Why does anyone think we are shutting off mTOR in humans with constant, high as tolerable pittance weekly dosing? Where is the tissue mTOR DATA? Are people falling like flies, completely immobilized?

In pretty much all the rapamycin/rodent studies, they were giving these mice massive daily doses, regardless of the intervention duration. Mice had very high blood levels of rapamycin, and these were happy go lucky mice. Yet when they went to look at the various tissues for mTOR inhibition…what did they find? ONLY PARTIAL MTOR INHIBITION. Yes, severe acute mTOR inhibition is detrimental, but that is such an extreme regime, not used in typical rodent longevity practice, just longevity model end posts.

So in translating to humans for longevity…show me where it’s proven that the highest dosing tolerable completely shuts down mTOR such that it actually impacts healthspan (putting aside the side effects)?

Galvan, in her seminal cognitive study on rapamycin/WILD type mice, showed that hippocampal brain tissue showed only 30% mTOR reduction, and NO mTOR2 reduction at all. Yet, these rapamycin treated mice showed far superior cognitive ability in older age vs. control? So I am to accept that the pittance of dosing we are taking is going to ABOLISH mTOR1, and I’m all of a sudden going to stop breathing and collapse or shrink in size?

Chronic inhibition of mTOR by rapamycin modulates cognitive and non-cognitive components of behavior throughout lifespan in mice

"Our studies show that feeding encapsulated rapamycin in chow at 14 ppm for at least 16 weeks is sufficient to improve cognitive outcomes in both adult (8 month-old) and in old (25 month-old) C57BL/6 mice compared to control-fed littermates. Rapamycin concentration in the chow results in an average dose of 2.24 mg rapamycin per kg body weight/day. To determine whether rapamycin treatment inhibited mTOR in brain, we examined the phosphorylation status of the mTORC1 targets p70 S6 kinase (p70) in brains of control- and rapamycin-fed mice.

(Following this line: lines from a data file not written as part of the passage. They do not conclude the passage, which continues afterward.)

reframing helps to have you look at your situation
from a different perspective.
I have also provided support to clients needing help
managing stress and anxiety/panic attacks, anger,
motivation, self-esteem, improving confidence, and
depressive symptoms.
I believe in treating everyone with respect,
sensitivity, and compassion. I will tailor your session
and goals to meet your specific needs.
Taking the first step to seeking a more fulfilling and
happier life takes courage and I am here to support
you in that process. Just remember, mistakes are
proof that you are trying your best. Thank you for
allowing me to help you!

Our results suggest that an approximate 30% reduction in TOR activity in brain for 16 weeks or longer improves performance of C57BL/6 mice in tasks that involve long-term plasticity and are dependent on hippocampus or on hippocampus and prefrontal cortex chronically decreased TOR activity (in our studies, approximately 30%) can improve learning and retention of a spatial task in young mice and improve memory of an aversive event in old animals.

Thus, it is conceivable that long-term, partial reduction of mTOR activity by rapamycin administered in the chow mimics the effect of calorie restriction, enhancing cognitive outcomes in young mice and maintaining intact cognitive performance in older animals.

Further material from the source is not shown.